The Arizona Substance Abuse Partnership endorsed a Prescription Drug Reduction Initiative, known as the Arizona Prescription Drug Misuse and Abuse Initiative. Using the strategies proposed by the Office of Drug Control Policy as a starting point the partnership developed a set of data-and-research-driven strategies to be used in a multi-systemic, multi-agency collaborative approach to reduce prescription drug misuse in Arizona. Initiative participants have also developed Arizona Guidelines for Dispensing Controlled Substances and the Arizona Guidelines for Emergency Department Controlled Substance Prescribing as well as draft new Arizona Opioid Prescribing Guidelines for all healthcare providers.
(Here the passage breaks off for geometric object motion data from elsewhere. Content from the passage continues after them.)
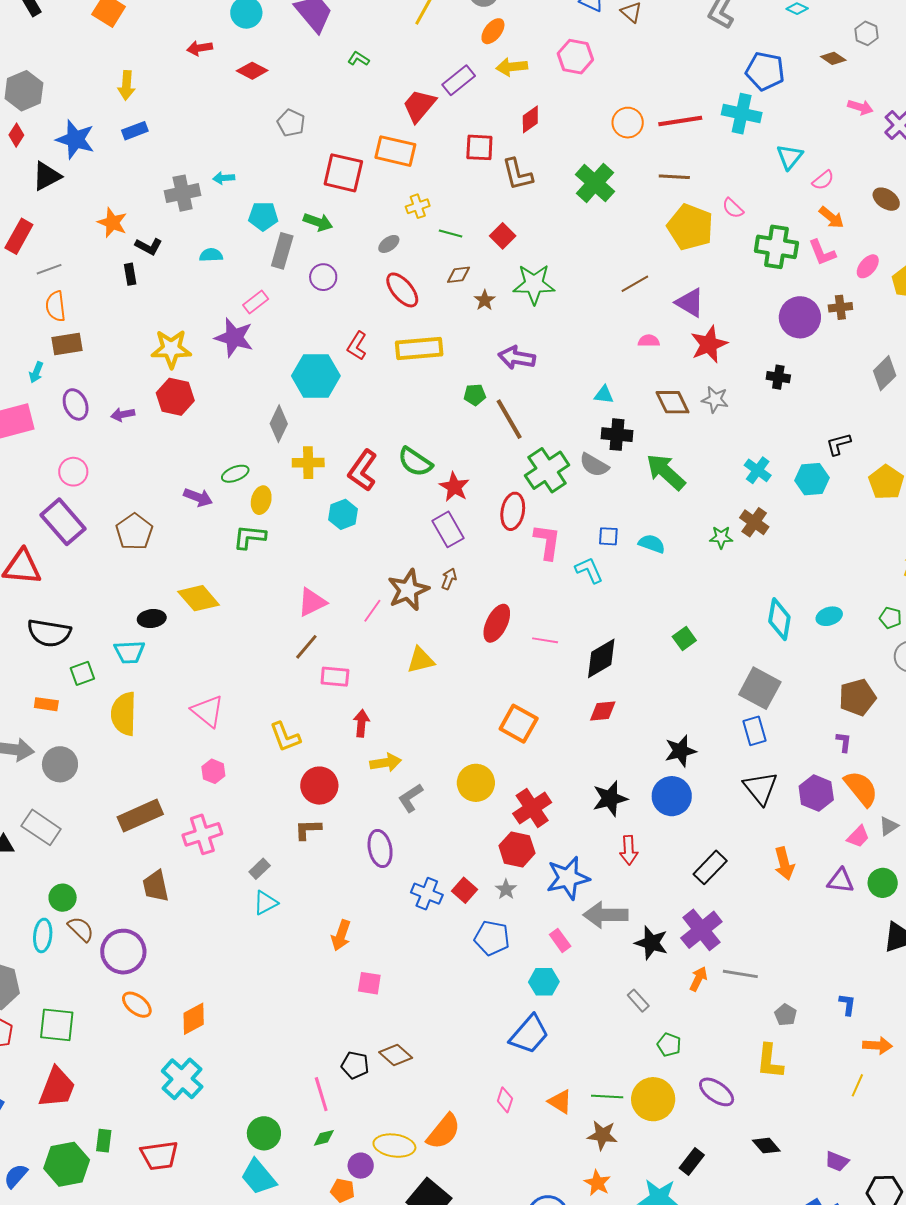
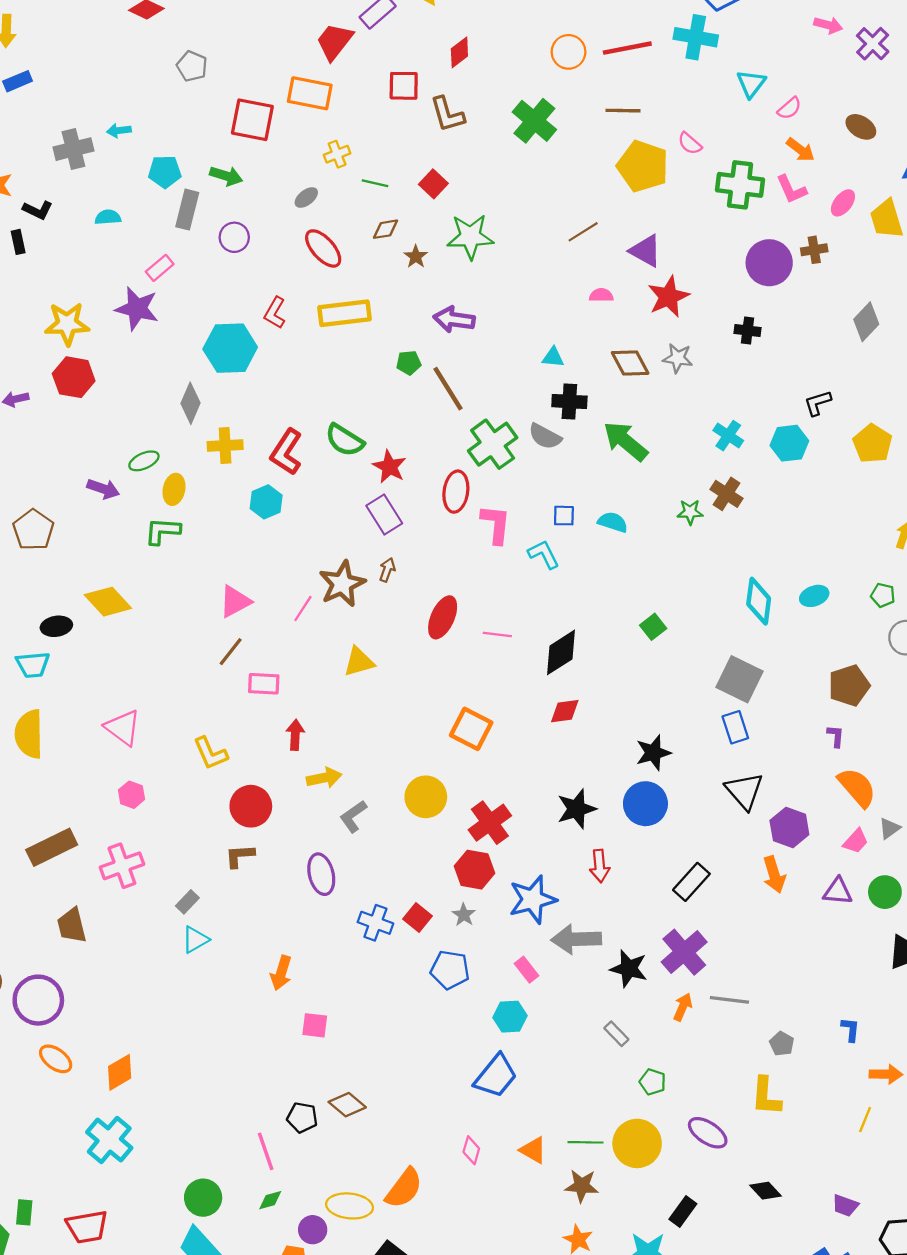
purple hexagon: (816, 793) -> (789, 828), moved

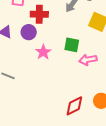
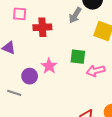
purple circle: (29, 32) -> (30, 76), moved

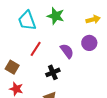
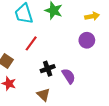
purple semicircle: (67, 51) -> (69, 76), moved

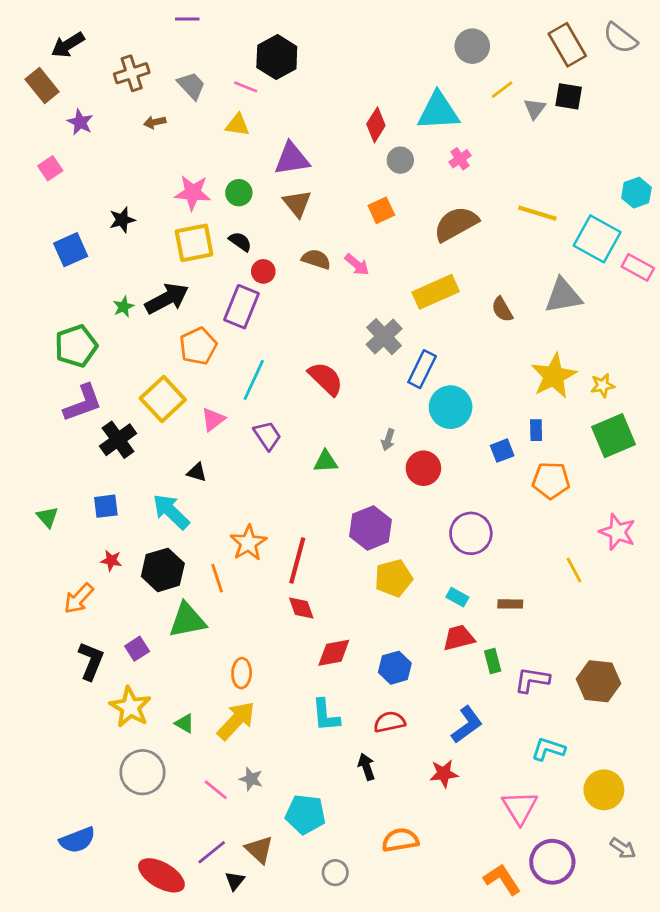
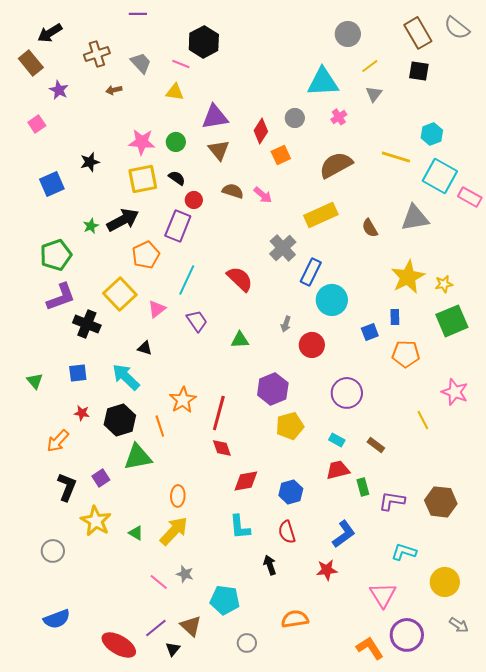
gray triangle: (535, 109) -> (374, 94), moved
red diamond: (376, 125) -> (261, 131), moved
cyan hexagon: (636, 193) -> (432, 134), moved
black cross: (118, 440) -> (87, 324), turned -32
brown rectangle: (510, 604) -> (376, 445), turned 36
red semicircle: (389, 722) -> (287, 532), turned -95
gray circle: (142, 772) -> (53, 551), moved, size x0.7

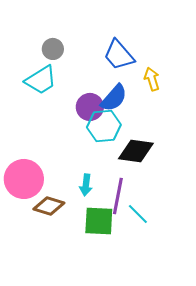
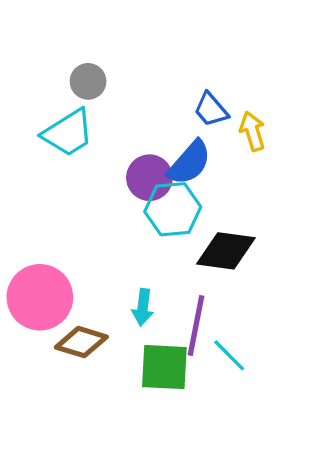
blue trapezoid: (119, 55) -> (211, 110), moved, size x0.7

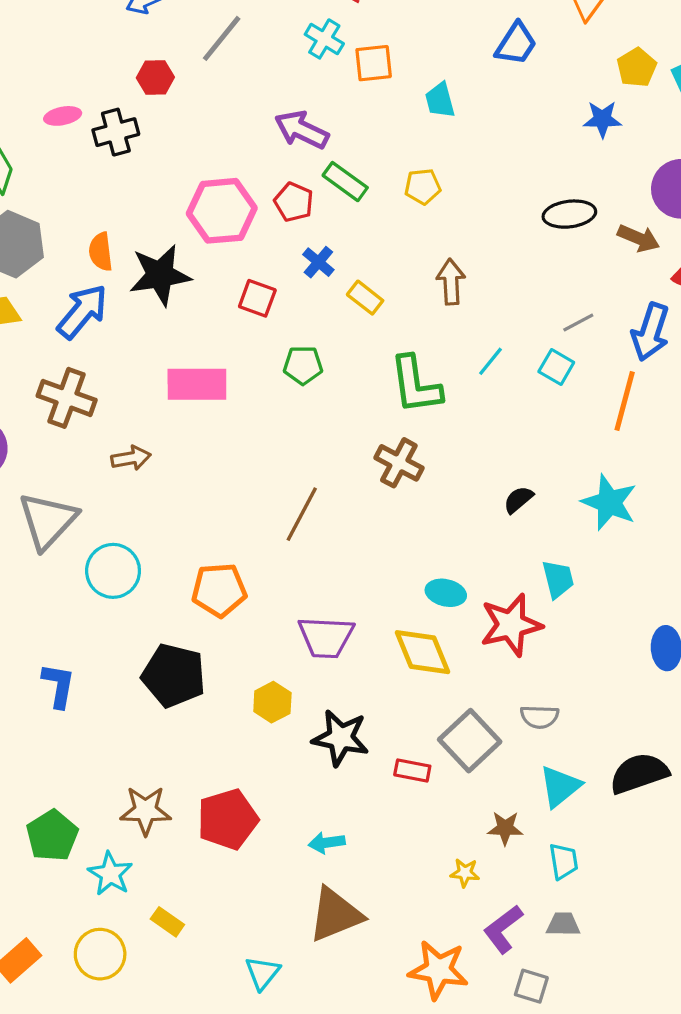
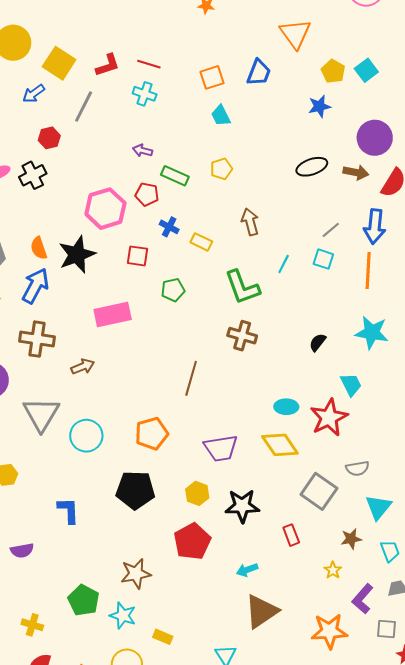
orange square: (374, 63) -> (212, 77), moved
purple arrow: (302, 130) -> (143, 151), size x0.6
red rectangle: (412, 770) -> (291, 535), moved, turned 70
red pentagon: (228, 819) -> (192, 541), moved
yellow star: (465, 873) -> (333, 570), turned -30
At the national level, the Joint Commission issued a new Sentinel Event Alert recommending that health care organizations take defined steps to improve their response to and reporting of prescription drug misuse and abuse including: 1) monitoring patients who are receiving opioids on an ongoing basis; 2) using pain management specialists or pharmacists to review pain management plans; 3) providing education and training for clinicians, staff and patients about the safe use of opioids; and 4) using standardized tools to screen patients for risk factors such as over-sedation and respiratory depression.
At the state health department level, the Association of State and Territorial Health Officials’ 2014 President’s Challenge is to “reduce the rate of nonmedical use and the number of unintentional overdose deaths involving controlled prescription drugs 15% by 2015”. The President’s Challenge includes a strategic plan to implementing evidence-based Prevention Strategies, Monitoring and Surveillance, Control and Enforcement, and Treatment and Recovery to reach this important goal.
Now that we’ve discussed responses to the prescription drug abuse and misuse…the next question to ask is whether these collective intervention efforts are enough to turn the tide. We’ll tackle that in Part V.
I really wish they legalized weed worldwide so we can rid of this painkiller epidemic.
Great article! According to NIDA.gov, Every day, more than 80 people with opioid addiction die in the United States from an overdose of opiates. The pain killer problem is clearly an epidemic and one that shouldn’t be taken lightly. Myself, I suffered from a serious injury and ended up addicted to the prescription pain killers that I received for almost a year. Luckily, I found an effective treatment program that’s helped me tremendously and kept me off opiates for over six months.